▶ EXERCISE BRIEF
A faithful copy of the entire listing is what is needed.

========================

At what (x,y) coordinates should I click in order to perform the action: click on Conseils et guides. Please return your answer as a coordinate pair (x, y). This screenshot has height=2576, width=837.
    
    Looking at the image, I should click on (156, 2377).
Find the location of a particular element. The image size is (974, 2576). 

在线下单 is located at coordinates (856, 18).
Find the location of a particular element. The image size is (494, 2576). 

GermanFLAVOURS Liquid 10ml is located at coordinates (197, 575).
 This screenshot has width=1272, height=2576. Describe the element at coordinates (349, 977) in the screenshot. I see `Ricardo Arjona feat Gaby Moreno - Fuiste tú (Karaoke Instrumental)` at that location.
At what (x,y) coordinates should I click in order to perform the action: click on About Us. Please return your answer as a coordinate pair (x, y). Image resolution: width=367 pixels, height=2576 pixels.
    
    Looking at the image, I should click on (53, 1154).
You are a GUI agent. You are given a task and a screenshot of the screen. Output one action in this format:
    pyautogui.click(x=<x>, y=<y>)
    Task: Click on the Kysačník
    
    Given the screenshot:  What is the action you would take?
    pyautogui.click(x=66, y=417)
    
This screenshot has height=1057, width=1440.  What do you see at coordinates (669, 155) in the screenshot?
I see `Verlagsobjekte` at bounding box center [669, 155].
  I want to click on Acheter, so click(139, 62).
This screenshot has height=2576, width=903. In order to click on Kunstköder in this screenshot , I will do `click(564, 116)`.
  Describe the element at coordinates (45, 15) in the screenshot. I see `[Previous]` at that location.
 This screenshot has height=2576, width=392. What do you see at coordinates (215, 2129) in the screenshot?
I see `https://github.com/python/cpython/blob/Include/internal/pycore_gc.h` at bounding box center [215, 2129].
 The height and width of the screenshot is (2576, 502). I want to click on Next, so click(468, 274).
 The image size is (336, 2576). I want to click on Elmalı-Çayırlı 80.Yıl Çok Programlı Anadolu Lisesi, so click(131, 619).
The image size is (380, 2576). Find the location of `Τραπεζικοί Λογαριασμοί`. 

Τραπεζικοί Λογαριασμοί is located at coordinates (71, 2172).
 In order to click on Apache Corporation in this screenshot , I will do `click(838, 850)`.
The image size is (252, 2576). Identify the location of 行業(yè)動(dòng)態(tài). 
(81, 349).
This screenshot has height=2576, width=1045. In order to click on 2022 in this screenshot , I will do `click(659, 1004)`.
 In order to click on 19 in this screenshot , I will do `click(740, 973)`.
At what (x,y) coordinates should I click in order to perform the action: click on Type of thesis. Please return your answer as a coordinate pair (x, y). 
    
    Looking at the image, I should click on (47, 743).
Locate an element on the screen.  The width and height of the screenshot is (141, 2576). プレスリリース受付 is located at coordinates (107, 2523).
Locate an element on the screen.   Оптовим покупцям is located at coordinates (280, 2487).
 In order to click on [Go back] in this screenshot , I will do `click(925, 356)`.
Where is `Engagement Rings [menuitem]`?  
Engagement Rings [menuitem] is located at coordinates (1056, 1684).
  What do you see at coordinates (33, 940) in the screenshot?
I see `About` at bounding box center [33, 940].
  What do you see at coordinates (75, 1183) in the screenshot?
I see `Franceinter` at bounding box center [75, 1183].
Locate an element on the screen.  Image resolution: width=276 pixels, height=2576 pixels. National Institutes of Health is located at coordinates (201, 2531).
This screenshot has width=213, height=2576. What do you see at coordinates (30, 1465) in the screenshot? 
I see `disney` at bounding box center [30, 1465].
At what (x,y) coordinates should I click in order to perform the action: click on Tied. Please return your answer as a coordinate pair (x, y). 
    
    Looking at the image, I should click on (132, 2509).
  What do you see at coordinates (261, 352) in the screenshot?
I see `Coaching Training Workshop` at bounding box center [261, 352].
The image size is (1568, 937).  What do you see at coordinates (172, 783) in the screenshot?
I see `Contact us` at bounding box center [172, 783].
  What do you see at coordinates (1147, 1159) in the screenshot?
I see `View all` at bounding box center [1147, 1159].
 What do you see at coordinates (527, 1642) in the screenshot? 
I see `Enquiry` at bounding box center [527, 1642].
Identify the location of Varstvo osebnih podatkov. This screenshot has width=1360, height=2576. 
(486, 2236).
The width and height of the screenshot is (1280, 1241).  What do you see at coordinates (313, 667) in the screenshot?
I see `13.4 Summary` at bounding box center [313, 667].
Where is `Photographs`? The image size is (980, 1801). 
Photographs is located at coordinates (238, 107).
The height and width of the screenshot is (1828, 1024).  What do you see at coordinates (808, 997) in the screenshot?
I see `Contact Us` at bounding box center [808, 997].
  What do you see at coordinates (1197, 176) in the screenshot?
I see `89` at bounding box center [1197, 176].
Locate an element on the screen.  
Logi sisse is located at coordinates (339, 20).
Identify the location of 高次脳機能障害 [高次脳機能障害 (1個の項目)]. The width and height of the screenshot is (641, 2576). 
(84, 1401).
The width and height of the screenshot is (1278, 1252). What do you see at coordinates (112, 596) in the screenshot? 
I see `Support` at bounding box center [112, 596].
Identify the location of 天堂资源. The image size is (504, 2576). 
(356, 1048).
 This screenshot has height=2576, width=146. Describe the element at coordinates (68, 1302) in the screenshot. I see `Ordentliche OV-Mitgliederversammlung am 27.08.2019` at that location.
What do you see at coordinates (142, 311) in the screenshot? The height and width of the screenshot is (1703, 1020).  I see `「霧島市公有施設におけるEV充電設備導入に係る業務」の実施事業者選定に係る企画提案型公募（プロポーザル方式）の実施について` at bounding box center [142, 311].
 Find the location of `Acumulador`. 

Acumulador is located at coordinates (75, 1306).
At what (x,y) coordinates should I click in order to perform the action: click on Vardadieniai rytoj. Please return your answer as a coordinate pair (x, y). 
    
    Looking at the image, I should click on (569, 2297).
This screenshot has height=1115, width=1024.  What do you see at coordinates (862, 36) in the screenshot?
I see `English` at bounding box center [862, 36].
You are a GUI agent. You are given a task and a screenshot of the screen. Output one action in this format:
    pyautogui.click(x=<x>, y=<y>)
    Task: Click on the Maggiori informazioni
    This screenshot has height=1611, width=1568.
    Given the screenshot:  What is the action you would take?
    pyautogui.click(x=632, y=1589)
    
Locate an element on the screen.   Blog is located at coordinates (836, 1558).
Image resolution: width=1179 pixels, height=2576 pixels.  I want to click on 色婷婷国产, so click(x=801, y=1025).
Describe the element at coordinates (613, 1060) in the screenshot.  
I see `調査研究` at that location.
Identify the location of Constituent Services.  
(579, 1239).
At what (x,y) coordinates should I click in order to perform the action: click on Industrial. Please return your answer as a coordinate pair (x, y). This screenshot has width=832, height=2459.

========================

▶ SOLUTION TO THE EXERCISE
At what (x,y) coordinates should I click in order to perform the action: click on Conseils et guides. Please return your answer as a coordinate pair (x, y). This screenshot has height=2576, width=837.
    
    Looking at the image, I should click on (156, 2377).
Find the location of a particular element. The image size is (974, 2576). 

在线下单 is located at coordinates (856, 18).
Find the location of a particular element. The image size is (494, 2576). 

GermanFLAVOURS Liquid 10ml is located at coordinates (197, 575).
 This screenshot has width=1272, height=2576. Describe the element at coordinates (349, 977) in the screenshot. I see `Ricardo Arjona feat Gaby Moreno - Fuiste tú (Karaoke Instrumental)` at that location.
At what (x,y) coordinates should I click in order to perform the action: click on About Us. Please return your answer as a coordinate pair (x, y). Image resolution: width=367 pixels, height=2576 pixels.
    
    Looking at the image, I should click on (53, 1154).
You are a GUI agent. You are given a task and a screenshot of the screen. Output one action in this format:
    pyautogui.click(x=<x>, y=<y>)
    Task: Click on the Kysačník
    
    Given the screenshot:  What is the action you would take?
    pyautogui.click(x=66, y=417)
    
This screenshot has height=1057, width=1440.  What do you see at coordinates (669, 155) in the screenshot?
I see `Verlagsobjekte` at bounding box center [669, 155].
  I want to click on Acheter, so click(139, 62).
This screenshot has height=2576, width=903. In order to click on Kunstköder in this screenshot , I will do `click(564, 116)`.
  Describe the element at coordinates (45, 15) in the screenshot. I see `[Previous]` at that location.
 This screenshot has height=2576, width=392. What do you see at coordinates (215, 2129) in the screenshot?
I see `https://github.com/python/cpython/blob/Include/internal/pycore_gc.h` at bounding box center [215, 2129].
 The height and width of the screenshot is (2576, 502). I want to click on Next, so click(468, 274).
 The image size is (336, 2576). I want to click on Elmalı-Çayırlı 80.Yıl Çok Programlı Anadolu Lisesi, so click(131, 619).
The image size is (380, 2576). Find the location of `Τραπεζικοί Λογαριασμοί`. 

Τραπεζικοί Λογαριασμοί is located at coordinates (71, 2172).
 In order to click on Apache Corporation in this screenshot , I will do `click(838, 850)`.
The image size is (252, 2576). Identify the location of 行業(yè)動(dòng)態(tài). 
(81, 349).
This screenshot has height=2576, width=1045. In order to click on 2022 in this screenshot , I will do `click(659, 1004)`.
 In order to click on 19 in this screenshot , I will do `click(740, 973)`.
At what (x,y) coordinates should I click in order to perform the action: click on Type of thesis. Please return your answer as a coordinate pair (x, y). 
    
    Looking at the image, I should click on (47, 743).
Locate an element on the screen.  The width and height of the screenshot is (141, 2576). プレスリリース受付 is located at coordinates (107, 2523).
Locate an element on the screen.   Оптовим покупцям is located at coordinates (280, 2487).
 In order to click on [Go back] in this screenshot , I will do `click(925, 356)`.
Where is `Engagement Rings [menuitem]`?  
Engagement Rings [menuitem] is located at coordinates (1056, 1684).
  What do you see at coordinates (33, 940) in the screenshot?
I see `About` at bounding box center [33, 940].
  What do you see at coordinates (75, 1183) in the screenshot?
I see `Franceinter` at bounding box center [75, 1183].
Locate an element on the screen.  Image resolution: width=276 pixels, height=2576 pixels. National Institutes of Health is located at coordinates (201, 2531).
This screenshot has width=213, height=2576. What do you see at coordinates (30, 1465) in the screenshot? 
I see `disney` at bounding box center [30, 1465].
At what (x,y) coordinates should I click in order to perform the action: click on Tied. Please return your answer as a coordinate pair (x, y). 
    
    Looking at the image, I should click on (132, 2509).
  What do you see at coordinates (261, 352) in the screenshot?
I see `Coaching Training Workshop` at bounding box center [261, 352].
The image size is (1568, 937).  What do you see at coordinates (172, 783) in the screenshot?
I see `Contact us` at bounding box center [172, 783].
  What do you see at coordinates (1147, 1159) in the screenshot?
I see `View all` at bounding box center [1147, 1159].
 What do you see at coordinates (527, 1642) in the screenshot? 
I see `Enquiry` at bounding box center [527, 1642].
Identify the location of Varstvo osebnih podatkov. This screenshot has width=1360, height=2576. 
(486, 2236).
The width and height of the screenshot is (1280, 1241).  What do you see at coordinates (313, 667) in the screenshot?
I see `13.4 Summary` at bounding box center [313, 667].
Where is `Photographs`? The image size is (980, 1801). 
Photographs is located at coordinates (238, 107).
The height and width of the screenshot is (1828, 1024).  What do you see at coordinates (808, 997) in the screenshot?
I see `Contact Us` at bounding box center [808, 997].
  What do you see at coordinates (1197, 176) in the screenshot?
I see `89` at bounding box center [1197, 176].
Locate an element on the screen.  
Logi sisse is located at coordinates (339, 20).
Identify the location of 高次脳機能障害 [高次脳機能障害 (1個の項目)]. The width and height of the screenshot is (641, 2576). 
(84, 1401).
The width and height of the screenshot is (1278, 1252). What do you see at coordinates (112, 596) in the screenshot? 
I see `Support` at bounding box center [112, 596].
Identify the location of 天堂资源. The image size is (504, 2576). 
(356, 1048).
 This screenshot has height=2576, width=146. Describe the element at coordinates (68, 1302) in the screenshot. I see `Ordentliche OV-Mitgliederversammlung am 27.08.2019` at that location.
What do you see at coordinates (142, 311) in the screenshot? The height and width of the screenshot is (1703, 1020).  I see `「霧島市公有施設におけるEV充電設備導入に係る業務」の実施事業者選定に係る企画提案型公募（プロポーザル方式）の実施について` at bounding box center [142, 311].
 Find the location of `Acumulador`. 

Acumulador is located at coordinates (75, 1306).
At what (x,y) coordinates should I click in order to perform the action: click on Vardadieniai rytoj. Please return your answer as a coordinate pair (x, y). 
    
    Looking at the image, I should click on (569, 2297).
This screenshot has height=1115, width=1024.  What do you see at coordinates (862, 36) in the screenshot?
I see `English` at bounding box center [862, 36].
You are a GUI agent. You are given a task and a screenshot of the screen. Output one action in this format:
    pyautogui.click(x=<x>, y=<y>)
    Task: Click on the Maggiori informazioni
    This screenshot has height=1611, width=1568.
    Given the screenshot:  What is the action you would take?
    pyautogui.click(x=632, y=1589)
    
Locate an element on the screen.   Blog is located at coordinates (836, 1558).
Image resolution: width=1179 pixels, height=2576 pixels.  I want to click on 色婷婷国产, so click(x=801, y=1025).
Describe the element at coordinates (613, 1060) in the screenshot.  
I see `調査研究` at that location.
Identify the location of Constituent Services.  
(579, 1239).
At what (x,y) coordinates should I click in order to perform the action: click on Industrial. Please return your answer as a coordinate pair (x, y). This screenshot has width=832, height=2459.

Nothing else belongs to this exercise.